In Washington et al v. Washington State Republican Party et al. and Washington State Grange v. Washington State Republican Party et al., the Court considered whether the Top 2 Primary is in fact a nominating process exclusively for members of political parities, or a winnowing process open to the public at large.
The Court concluded that the Top 2 Primary is not a nominating process, is not intended to pick each party's nominee for the General Election. Rather, the purpose of a Top 2 Primary is to winnow the number of candidates to two, allowing voters to select the two most popular candidates to advance to the General Election. The two candidates with the greatest support advance to the General, regardless of party preference and regardless of whether they are a party's nominee or preferred candidate.
Among other things, the case focused on the ownership of the party designations "Republican" and "Democrat". Justices considered whether the candidates have the right to decide which political party they prefer, or if that decision should be left to party leaders. In essence, the court concluded political parties cannot prohibit candidates from expressing their own political leanings.

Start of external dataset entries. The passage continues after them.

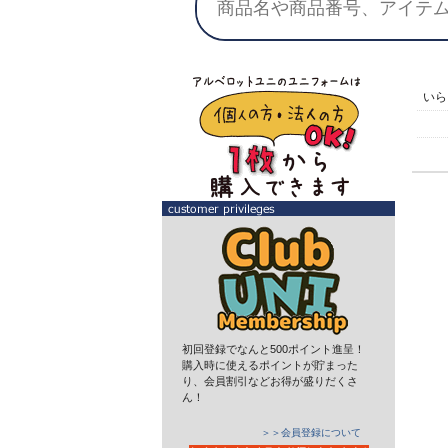
い
初回登録でなんと500ポイント進呈！
購入時に使えるポイントが貯まった
り、会員割引などお得が盛りだくさ
ん！
＞＞会員登録について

Washington will begin running a Top 2 Primary in the 2008 August Primary. The Top Two Primary is overwhelmingly supported by the public and familiar to citizens who vote in nonpartisan elections in odd-numbered years.
The citizens of Washington enjoyed the freedom to vote for the person, not the party, from 1936 to 2003. That privilege is a fundamental part of Washington state's populist political culture which believes that people, not the parties, ought to control the process of electing their leaders.